+++ Available data +++
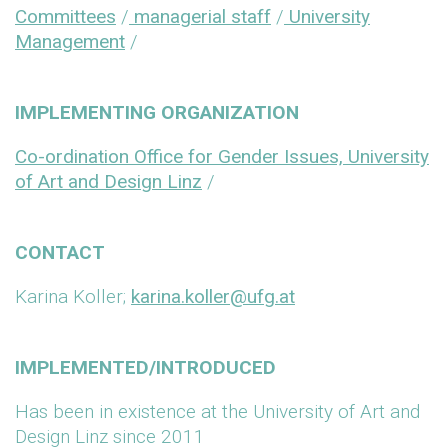
Committees
/
managerial staff
/
University
Management
/
IMPLEMENTING ORGANIZATION
Co-ordination Office for Gender Issues, University
of Art and Design Linz
/
CONTACT
Karina Koller;
karina.koller@ufg.at
IMPLEMENTED/INTRODUCED
Has been in existence at the University of Art and
Design Linz since 2011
+++
Letter for letter, reproduce every record above and skip the pictures.

**Written reply**.
Committees
/
managerial staff
/
University
Management
/
IMPLEMENTING ORGANIZATION
Co-ordination Office for Gender Issues, University
of Art and Design Linz
/
CONTACT
Karina Koller;
karina.koller@ufg.at
IMPLEMENTED/INTRODUCED
Has been in existence at the University of Art and
Design Linz since 2011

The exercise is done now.